From the above discussion we already get the feeling that there are two big reasons to use a supercomputer.

  1. We may want to use a supercomputer simply because we want to improve the turnaround time for a large computation, or because the computation is not even feasible on a smaller computer because of the required compute time and memory capacity. This is also called capability computing. In capability computing one typically thinks in terms of hours per job.

  2. We may also want to use a supercomputer to improve throughput if we have to run a lot of smaller jobs. This is called capacity computing. In capacity computing one typically thinks in terms of jobs per hour.

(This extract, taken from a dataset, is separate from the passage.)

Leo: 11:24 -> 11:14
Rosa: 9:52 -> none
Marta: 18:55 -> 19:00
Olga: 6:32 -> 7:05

Furthermore, we can distinguish simulation and data processing as two big domains where supercomputing could be used. Some will add AI as a third pillar, but AI is typically used for data processing and has requirements similar to the other data processing jobs we will discuss. And sometimes the finished AI model is then used as part of the model in a simulation.

Supercomputers are really build for capability computing jobs. They can also accommodate many (but often not all types of) capacity computing jobs, and often capacity computing jobs could be run equally well or better on just a network of servers, e.g., a cloud infrastructure, at possibly a much lower cost (should the user be charged a realistic amount for the compute resources consumed).

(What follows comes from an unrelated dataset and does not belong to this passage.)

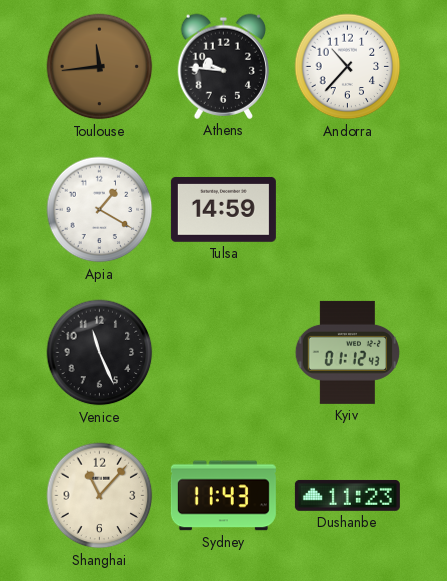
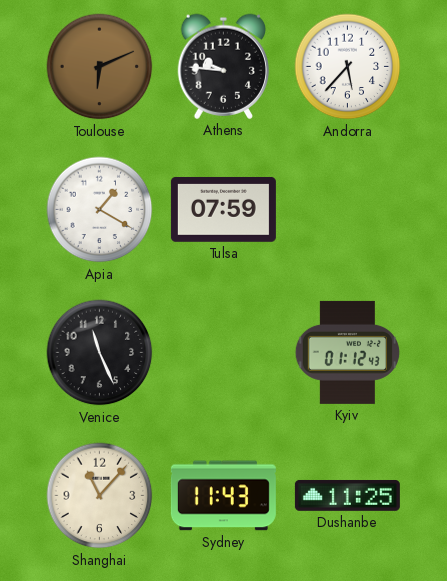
Toulouse: 11:44 -> 6:11
Andorra: 10:37 -> 5:37
Tulsa: 14:59 -> 07:59
Dushanbe: 11:23 -> 11:25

There are many examples of capability computing in simulation. Computational fluid dynamics of turbulent and even many laminar flows requires a huge amount of compute capacity. The demand becomes only higher when considering fluid-structure interactions causing, e.g., vibration of the structure. Another example is virtual crash tests during the design of cars. That a car manufacturer can produce so much more different models than 30 years ago is partly the result from the fact that developing a different body for a car is now much cheaper than it was 30 years ago despite the more stringent safety rules, as far less prototypes need to be build before having a successful crash tests thanks to the virtual crash tests. Weather and climate modeling are also examples of capability computing, as is the simulation of large complex molecules and their chemical reactions.

But there are also examples of capacity computing in simulation. E.g., when doing a parameter study that requires simulating a system for multiple sets of parameters. In drug design one often wants to test a range of molecules for certain properties. The risk analysis computations done by banks are also an example of capacity computing. Sometimes one really has a combination of capacity computing and capability computing, e.g., when doing a parameter analysis for a more complex system.

Data processing can also lead to capability computing. One example is the visualisation of very large data sets or simulation results, were a visualisation workstation may not be enough. Training AI models is also data-driven and often very data-intensive. Another example are the electronic stamps offered by the US postal services, certainly in the initial years. Buyers of electronic stamps would get codes that they can each use once, but of course US postal needs to check not only if a code is valid but also if it has not been used yet. And a clever abuser may share codes with someone at the opposite site of the country. Yet US postal has to be able to detect abuse in real time to not slow down the sorting machines. For this they used a computer which around 2010 (when the author of these notes learned about this application) could truly be considered a supercomputer.

Examples of capacity computing for data processing are many of the data mining applications that often consist of many rather independent tasks. The processing of the CERN Large Hadron Collider data is also mostly capacity computing (and one that doesn't always work well on large supercomputers). Another example is a researcher from a Flemish university who used a VSC supercomputer to pre-process a text corpus consisting of newspaper articles of many years. All texts had to be grammatically analysed. After the preprocessing, a regular server was enough for the research.